La comparaison : « Cet auxiliaire assure moins bien la contention que sa collègue » (les tournures aliénantes peuvent aussi être dirigées contre le personnel);

Le conditionnement d’une action positive à sa récompense, d’une action négative à sa punition : « Ce n’est pas étonnant que son animal soit malade, il est nourri de restes de table » ;

Le refus des responsabilités : « C’est parce que vous m’avez mal expliqué… » Nous rejetons sur les autres la responsabilité de notre frustration, de notre colère, de nos agacements, alors que l’expression à la première personne facilite toujours la communication (« j’ai mal compris… ») ;

L’expression des désirs sous forme d’exigence : « Il faut que vous fassiez cela, sinon… » Bien entendu, ces tournures aliénantes sont parfois beaucoup plus insidieuses que celles des exemples choisis. Elles ont, dans tous les cas, pour même effet de réveiller nos bons vieux schémas de résistance, de défense ou d’agressivité.
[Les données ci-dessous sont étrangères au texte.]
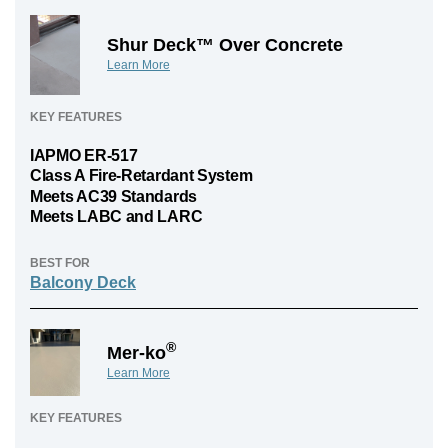
Shur Deck™ Over Concrete
Learn More
KEY FEATURES
IAPMO ER-517
Class A Fire-Retardant System
Meets AC39 Standards
Meets LABC and LARC
BEST FOR
Balcony Deck
®
Mer-ko
Learn More
KEY FEATURES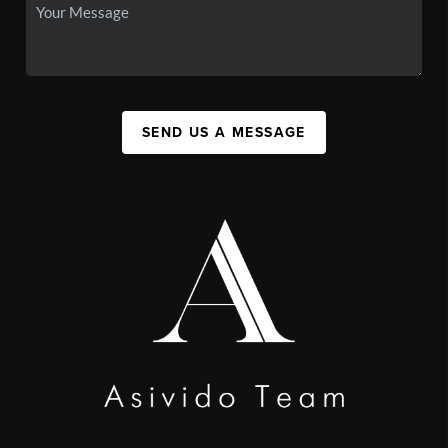
SEND US A MESSAGE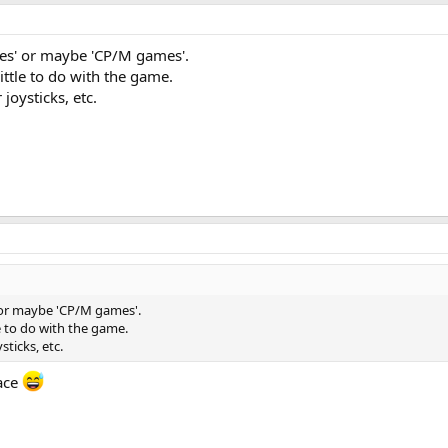
es' or maybe 'CP/M games'.
ittle to do with the game.
joysticks, etc.
 or maybe 'CP/M games'.
le to do with the game.
sticks, etc.
eace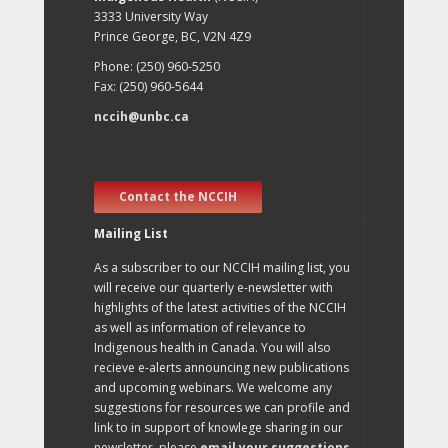
3333 University Way
Prince George, BC, V2N 4Z9
Phone: (250) 960-5250
Fax: (250) 960-5644
nccih@unbc.ca
Contact the NCCIH
Mailing List
As a subscriber to our NCCIH mailing list, you
will receive our quarterly e-newsletter with
highlights of the latest activities of the NCCIH
as well as information of relevance to
Indigenous health in Canada. You will also
recieve e-alerts announcing new publications
and upcoming webinars. We welcome any
suggestions for resources we can profile and
link to in support of knowlege sharing in our
newsletter, please
email your suggestions
.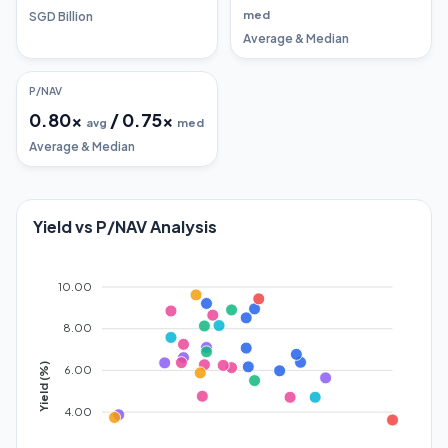
med
SGD Billion
Average & Median
P/NAV
0.80
x
/
0.75
x
avg
med
Average & Median
Yield vs P/NAV Analysis
10.00
8.00
Yield (%)
6.00
4.00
En reprenant la responsabilité de nos actes, de nos pensées et de nos émotions, il est pourtant possible d’identifier ces six habitudes perverses et de les remplacer par un discours apaisé.

LES BÉNÉFICES DE LA CNV

L’utilisation de la communication non violente au quotidien vise à développer :

une écoute sincère de l’autre, la possibilité de comprendre les intentions véritables cachées derrière les mots ;

le respect de soi grâce à la prise en compte de ses sentiments et de ses besoins, et le respect de l’autre par la reconnaissance des siens ;

l’empathie, avec l’accueil de l’autre et de sa différence, la création d’un lien révélant les qualités profondes de chacun des interlocuteurs ;

une générosité réciproque, chacun cherchant à satisfaire l’autre.